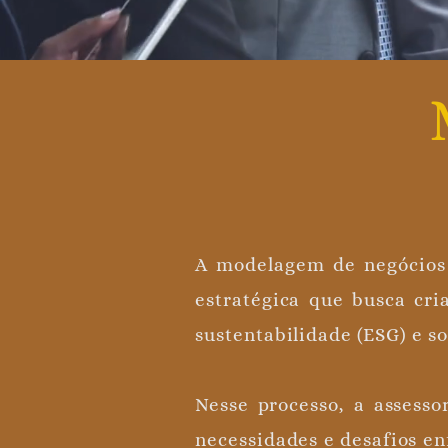
A modelagem de negócios
estratégica que busca cri
sustentabilidade (ESG) e s
Nesse processo, a assess
necessidades e desafios en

:::::

Assigned task:
All that is wanted is an exact copy of the lines from the line holding "Nesse processo, a assess" through the end of the material above, including both.

Answer to this problem:
Nesse processo, a assess
necessidades e desafios en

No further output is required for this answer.